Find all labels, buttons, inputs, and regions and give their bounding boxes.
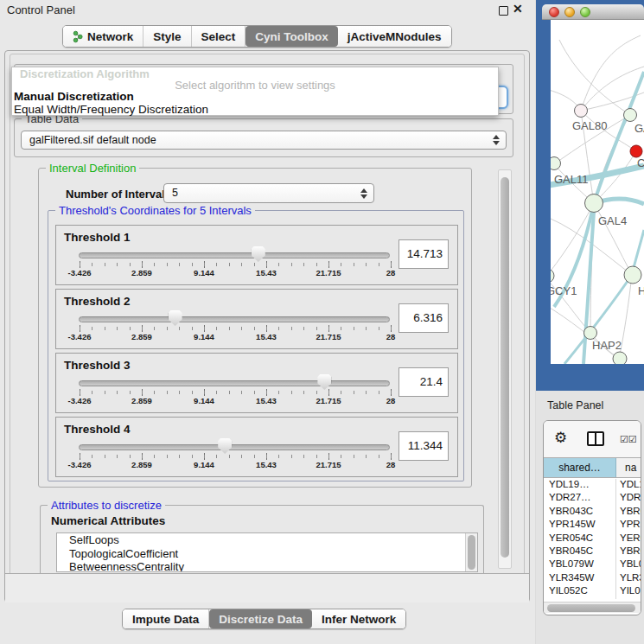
- attributes-list-scrollbar[interactable]: [465, 533, 477, 571]
- threshold-label: Threshold 2: [64, 295, 131, 308]
- cell-name[interactable]: YIL0: [616, 585, 641, 598]
- cell-name[interactable]: YDR2: [616, 492, 641, 505]
- scale-tick-label: 21.715: [316, 268, 341, 277]
- cell-shared-name[interactable]: YER054C: [544, 532, 616, 545]
- cell-name[interactable]: YBL0: [616, 558, 641, 571]
- table-row[interactable]: YER054CYER0: [544, 532, 641, 545]
- gear-icon[interactable]: ⚙: [554, 429, 567, 447]
- horizontal-scrollbar[interactable]: [544, 602, 641, 613]
- table-data-combobox[interactable]: galFiltered.sif default node: [21, 131, 507, 150]
- tab-style[interactable]: Style: [143, 26, 191, 47]
- cell-shared-name[interactable]: YDR27…: [544, 492, 616, 505]
- attribute-item[interactable]: BetweennessCentrality: [57, 560, 477, 572]
- float-icon[interactable]: [499, 6, 508, 16]
- cell-name[interactable]: YPR1: [616, 519, 641, 532]
- node-partial-mid-right: [624, 266, 641, 284]
- scale-tick-label: 15.43: [256, 460, 277, 469]
- threshold-slider-thumb[interactable]: [252, 246, 265, 262]
- minimize-traffic-light-icon[interactable]: [564, 7, 575, 17]
- slider-minor-ticks: [80, 455, 392, 458]
- cell-name[interactable]: YBR0: [616, 545, 641, 558]
- scale-tick-label: -3.426: [68, 268, 92, 277]
- tab-cyni-toolbox[interactable]: Cyni Toolbox: [245, 26, 338, 47]
- cell-shared-name[interactable]: YBR043C: [544, 506, 616, 519]
- threshold-slider-track[interactable]: [79, 316, 390, 322]
- scale-tick-label: 9.144: [194, 460, 214, 469]
- cell-name[interactable]: YER0: [616, 532, 641, 545]
- network-window-titlebar[interactable]: [542, 4, 644, 20]
- scale-tick-label: 15.43: [256, 396, 277, 405]
- table-row[interactable]: YBR045CYBR0: [544, 545, 641, 558]
- table-row[interactable]: YBR043CYBR0: [544, 506, 641, 519]
- scale-tick-label: 2.859: [131, 268, 152, 277]
- tab-jactivemnodules[interactable]: jActiveMNodules: [338, 26, 451, 47]
- tab-discretize-data[interactable]: Discretize Data: [209, 609, 312, 628]
- numerical-attributes-list[interactable]: SelfLoopsTopologicalCoefficientBetweenne…: [56, 532, 478, 572]
- threshold-slider-track[interactable]: [79, 444, 390, 450]
- threshold-value-field[interactable]: 11.344: [399, 431, 449, 461]
- cell-shared-name[interactable]: YLR345W: [544, 572, 616, 585]
- horizontal-scrollbar-thumb[interactable]: [547, 604, 635, 612]
- slider-minor-ticks: [80, 263, 392, 266]
- cell-name[interactable]: YLR3: [616, 572, 641, 585]
- number-of-intervals-label: Number of Intervals: [66, 188, 171, 201]
- cell-shared-name[interactable]: YBL079W: [544, 558, 616, 571]
- vertical-scrollbar[interactable]: [498, 169, 512, 569]
- attributes-group: Attributes to discretize Numerical Attri…: [40, 505, 484, 583]
- tab-select[interactable]: Select: [192, 26, 246, 47]
- attribute-item[interactable]: SelfLoops: [57, 533, 477, 547]
- threshold-value-field[interactable]: 6.316: [399, 303, 449, 333]
- threshold-value-field[interactable]: 14.713: [399, 239, 449, 269]
- table-row[interactable]: YPR145WYPR1: [544, 519, 641, 532]
- zoom-traffic-light-icon[interactable]: [580, 7, 590, 17]
- tab-network[interactable]: Network: [63, 26, 143, 47]
- scale-tick-label: 9.144: [194, 332, 214, 341]
- cell-shared-name[interactable]: YDL19…: [544, 479, 616, 492]
- threshold-slider-thumb[interactable]: [317, 374, 331, 390]
- attributes-group-title: Attributes to discretize: [48, 499, 165, 512]
- threshold-slider-thumb[interactable]: [169, 310, 182, 326]
- dropdown-option-manual-discretization[interactable]: Manual Discretization: [14, 90, 134, 103]
- numerical-attributes-label: Numerical Attributes: [51, 514, 165, 527]
- combo-arrows-icon: [493, 135, 500, 145]
- network-window-frame: GAL80 GA C GAL11 GAL4 GCY1 H HAP2: [536, 0, 644, 391]
- table-row[interactable]: YIL052CYIL0: [544, 585, 641, 598]
- close-traffic-light-icon[interactable]: [549, 7, 559, 17]
- threshold-slider-thumb[interactable]: [218, 438, 232, 454]
- dropdown-option-equal-width-frequency[interactable]: Equal Width/Frequency Discretization: [14, 103, 208, 116]
- node-gal80: [575, 105, 588, 118]
- table-row[interactable]: YDR27…YDR2: [544, 492, 641, 505]
- network-view-canvas[interactable]: GAL80 GA C GAL11 GAL4 GCY1 H HAP2: [551, 20, 644, 364]
- cell-name[interactable]: YDL1: [616, 479, 641, 492]
- tab-impute-data[interactable]: Impute Data: [123, 609, 209, 628]
- threshold-slider-track[interactable]: [79, 380, 390, 386]
- number-of-intervals-spinner[interactable]: 5: [163, 183, 374, 203]
- attribute-item[interactable]: TopologicalCoefficient: [57, 547, 477, 561]
- node-label-gcy1: GCY1: [551, 284, 577, 297]
- close-icon[interactable]: ✕: [513, 2, 523, 16]
- column-header-shared-name[interactable]: shared…: [544, 458, 616, 477]
- table-toolbar: ⚙ ☑☑: [544, 421, 641, 457]
- threshold-value-field[interactable]: 21.4: [399, 367, 449, 397]
- checkbox-columns-icon[interactable]: ☑☑: [620, 434, 637, 445]
- scale-tick-label: 28: [386, 332, 396, 341]
- table-row[interactable]: YBL079WYBL0: [544, 558, 641, 571]
- cell-name[interactable]: YBR0: [616, 506, 641, 519]
- interval-definition-title: Interval Definition: [46, 162, 139, 175]
- attributes-scrollbar-thumb[interactable]: [468, 535, 475, 570]
- split-panel-icon[interactable]: [587, 431, 604, 446]
- threshold-slider-track[interactable]: [79, 252, 390, 258]
- vertical-scrollbar-thumb[interactable]: [501, 177, 509, 558]
- slider-scale-labels: -3.4262.8599.14415.4321.71528: [56, 332, 457, 342]
- column-header-name[interactable]: na: [616, 458, 641, 477]
- node-label-gal80: GAL80: [572, 119, 607, 132]
- cell-shared-name[interactable]: YBR045C: [544, 545, 616, 558]
- tab-infer-network[interactable]: Infer Network: [312, 609, 405, 628]
- node-label-partial-mid-right: H: [638, 284, 644, 297]
- control-panel: Control Panel ✕ Network Style Select Cyn…: [0, 0, 535, 644]
- node-label-gal4: GAL4: [598, 214, 627, 227]
- table-row[interactable]: YDL19…YDL1: [544, 479, 641, 492]
- cell-shared-name[interactable]: YIL052C: [544, 585, 616, 598]
- table-row[interactable]: YLR345WYLR3: [544, 572, 641, 585]
- cell-shared-name[interactable]: YPR145W: [544, 519, 616, 532]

Task to complete » Look for the word "partial" in the listing above, and copy every line where you find it.

Your solution »
- node-partial-mid-right: [624, 266, 641, 284]
- node-label-partial-mid-right: H: [638, 284, 644, 297]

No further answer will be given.